* [RECORDS FOR THE EXERCISE]:
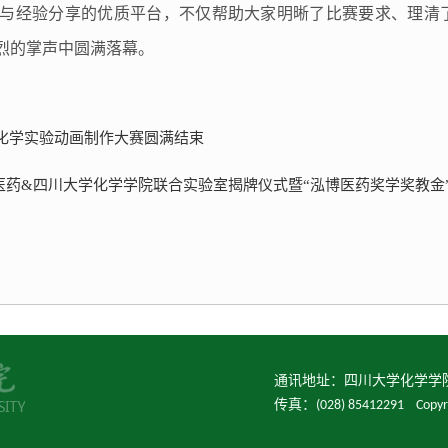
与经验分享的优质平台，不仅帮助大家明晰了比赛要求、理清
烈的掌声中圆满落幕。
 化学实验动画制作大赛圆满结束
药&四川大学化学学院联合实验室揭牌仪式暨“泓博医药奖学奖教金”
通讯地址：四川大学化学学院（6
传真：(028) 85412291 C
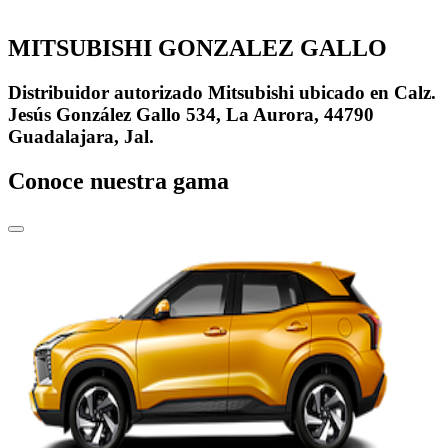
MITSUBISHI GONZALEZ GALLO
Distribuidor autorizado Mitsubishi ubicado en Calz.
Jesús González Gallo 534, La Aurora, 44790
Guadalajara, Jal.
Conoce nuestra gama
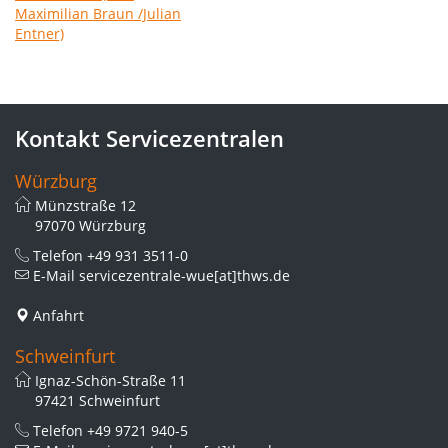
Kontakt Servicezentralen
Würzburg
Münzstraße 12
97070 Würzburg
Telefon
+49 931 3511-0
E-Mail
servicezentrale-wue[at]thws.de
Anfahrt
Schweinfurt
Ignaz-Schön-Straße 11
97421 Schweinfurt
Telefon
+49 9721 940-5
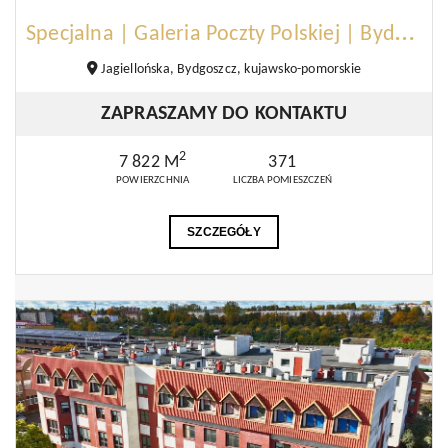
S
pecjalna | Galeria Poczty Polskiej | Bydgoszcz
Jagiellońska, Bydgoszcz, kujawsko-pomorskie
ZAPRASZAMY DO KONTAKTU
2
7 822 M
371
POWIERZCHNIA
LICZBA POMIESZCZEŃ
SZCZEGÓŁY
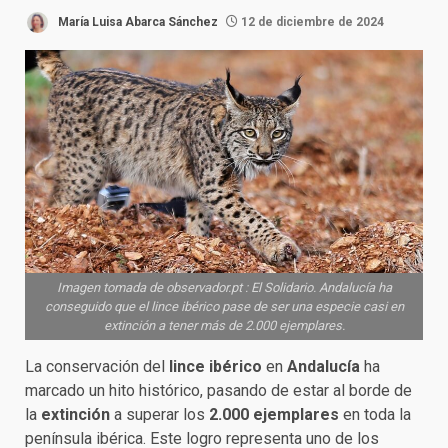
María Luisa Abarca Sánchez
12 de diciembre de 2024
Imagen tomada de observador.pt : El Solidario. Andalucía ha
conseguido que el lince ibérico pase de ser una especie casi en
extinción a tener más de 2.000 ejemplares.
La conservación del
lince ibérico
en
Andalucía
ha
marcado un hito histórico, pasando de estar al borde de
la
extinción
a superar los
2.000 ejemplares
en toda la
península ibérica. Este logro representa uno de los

* [PROBLEM TO SOLVE]:
Check each line of the records for "Bydgoszcz" and copy the ones that contain it.

* [WRITTEN SOLUTION]:
pecjalna | Galeria Poczty Polskiej | Bydgoszcz
Jagiellońska, Bydgoszcz, kujawsko-pomorskie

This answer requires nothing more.